Guy Davis always figured he'd wind up on stage one way or another. After all, both his parents had found success performing. The son of actors Ossie Davis and Ruby Dee remembers with a laugh the times he'd perform for his family by doing little else than waving around a diaper.
"When I was little I just knew I wanted to be in front of people," he said. "Thank God, I had some musical talent."
Davis grew up to become an actor and blues musician. He has played on "Late Night with Conan O'Brien" and "A Prairie Home Companion." He's toured with Jethro Tull and acted on Broadway. Yet for all the large stages he's performed on, he still returns to the smaller crowds, giving workshops on the blues for school-age kids.
He's in Beaufort this week for a residency at Beaufort Academy and a concert Saturday night at the school. The concert is part of ARTworks' "Bridging Cultures & Generations Through Music" program.

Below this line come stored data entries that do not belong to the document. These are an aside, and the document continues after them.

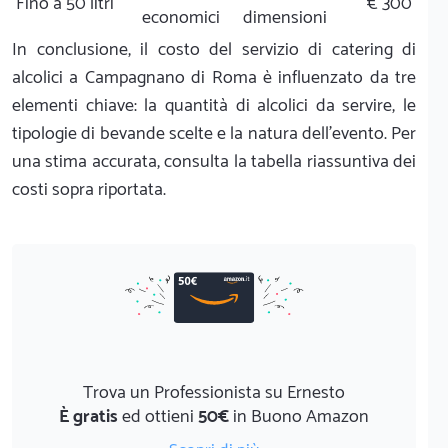
Fino a 50 litri
€ 300
economici
dimensioni
In conclusione, il costo del servizio di catering di
alcolici a Campagnano di Roma è influenzato da tre
elementi chiave: la quantità di alcolici da servire, le
tipologie di bevande scelte e la natura dell'evento. Per
una stima accurata, consulta la tabella riassuntiva dei
costi sopra riportata.
Trova un Professionista su Ernesto
È gratis
ed ottieni
50€
in Buono Amazon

Davis has a connection to the South on both sides of his family, his mother's parents lived at some point in South Carolina. Davis never lived down South but always heard tales from his grandparents.
"I come from a family of storytellers," he said.
His parents, noted as groundbreaking African-American actors, never explicitly encouraged or discouraged his showbiz interest. But he never doubted his future. Music and theater were ever-present in his childhood. Stories were there, too, many coming in the Southern accent of his grandmother. He has said that cadence has influenced his sound as a blues musician.
His latest release, "The Adventures of Fishy Waters: In Bed with the Blues," is an audio play in which Davis slides into the role of an aging hobo. It's the mix of storytelling, music and theater that combines his influences growing up. Or, as he puts it, "It's an attempt to release my inner Garrison Keillor."
Davis started off more as an actor than a musician. He appeared in the 1980s homage to hip-hop culture, "Beat Street," with Rae Dawn Chong, and he played Dr. Josh Hall on "One Life to Live." He appeared on Broadway in the Langston Hughes and Zora Neale Hurston-penned "Mule Bone." By the mid-1990s his attention switched more toward music. He's released an album just about every year over the past decade; NPR named 2004's "Legacy" as one of the best of the year.
He takes time to teach students about the blues to give the music to another generation, he said. Like the stories once told to him, he now passes on his knowledge.
"Blues is alive because people are alive to play it. That's how it gets passed on," he said. "The kids seeing the process of the blues, that's what matters."